To put this data another way, total electricity sales rose 26.2% between 2006 and 2015, while electricity consumption rose just 3.6%. To be fair, that 2.6% compound growth rate in overall electricity costs is only slightly higher than the rate of inflation, so that growth rate isn't so shocking.
There are a number of factors leading to this rising-cost trend. New regulations make running old power-generation plants more expensive; aging infrastructure must be replaced; inflation has generally made running electric systems more expensive since that's what inflation does; and renewable energy mandates have raised utility's costs as well.
But before you blame renewable energy for rising costs, consider this: According to Lazard, wind is the lowest-cost source of new electric power in the U.S. today, and solar isn't far behind. Both are lowering costs rapidly, making them highly competitive even with lower cost fossil fuels. In many ways, renewable energy is now making it cheaper to provide power to the grid.
The world of unintended consequences
If these cost dynamics happened within the monopoly utility model, it wouldn't be a problem for the electric industry. What's changed in the last decade is that customers now have more options than buying from those utilities. So, rising costs are now a problem for utilities.
Companies like SolarCity (SCTY.DL) and SunPower (SPWR -0.41%) are selling energy to homeowners at better rates than the utilities through power purchase agreements. And some homeowners are choosing to buy their solar power systems to save even more money.
If costs for electricity rise far enough, home energy storage systems will become a viable option for consumers. That's why Tesla Motors (TSLA 0.13%) rolled out its Powerwall, a 6.4 kWh battery for homes and businesses that's ideal for storing solar power, and why customers in some markets are starting to look at it seriously. We're seeing a growing trend for storage in homes take shape in Hawaii, where electricity rates can exceed $0.30 per kWh and utilities recently pushed through a change to net metering that only pays homeowners about half of that rate for electricity they export to the grid. With that wide a gap between rates they must pay and the rates at which they can sell, why not just store the energy created during the day and use it at night?
Add it all up, and the entrenched energy industry may no longer be as stable as it's been for the last century.
This could happen in oil, too
What could be even more disruptive in the energy industry is both rising costs and increasing innovation in transportation leading to a paradigm shift there. If you look beyond oil prices today, it's becoming more costly long-term to extract a barrel of oil from the ground. Meanwhile, battery and fuel cell costs are coming down rapidly, creating the first viable competition for the combustion engine in a century.

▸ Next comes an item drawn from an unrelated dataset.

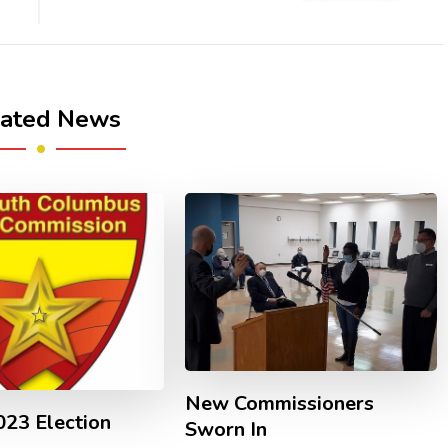
lated News
New Commissioners
23 Election
Sworn In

Unless those trends reverse course, we could see a further shift to new technologies in transportation. In fact, that trend may have already begun, if Tesla's success and the number of rival EVs coming to market are any indication.

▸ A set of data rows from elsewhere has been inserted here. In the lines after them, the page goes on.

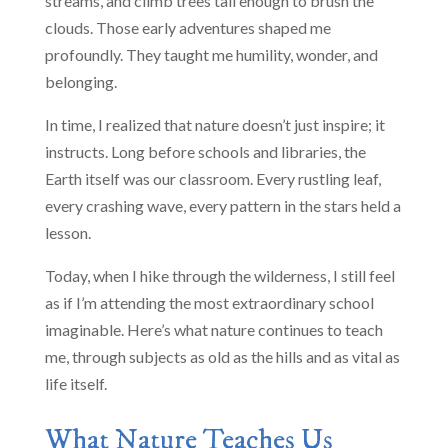
streams, and climb trees tall enough to brush the
clouds. Those early adventures shaped me
profoundly. They taught me humility, wonder, and
belonging.
In time, I realized that nature doesn’t just inspire; it
instructs. Long before schools and libraries, the
Earth itself was our classroom. Every rustling leaf,
every crashing wave, every pattern in the stars held a
lesson.
Today, when I hike through the wilderness, I still feel
as if I’m attending the most extraordinary school
imaginable. Here’s what nature continues to teach
me, through subjects as old as the hills and as vital as
life itself.
What Nature Teaches Us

Don't be on the wrong side of the energy future
Energy stocks have been as close as investors could get to a "sure thing" for decades. Utilities had monopolies with guaranteed returns, and oil and gas companies could be assured of steadily increasing demand for their scarce resources.
But the past few years have demonstrated a shift in the direction our energy future is heading. Wind, solar, energy storage, hydrogen, and other technologies are starting to make major inroads, and they're all cutting costs for consumers rapidly. That changes where energy investments are headed, and you don't want to be on the wrong side of the industry's trends. Just ask a coal investor how that works out.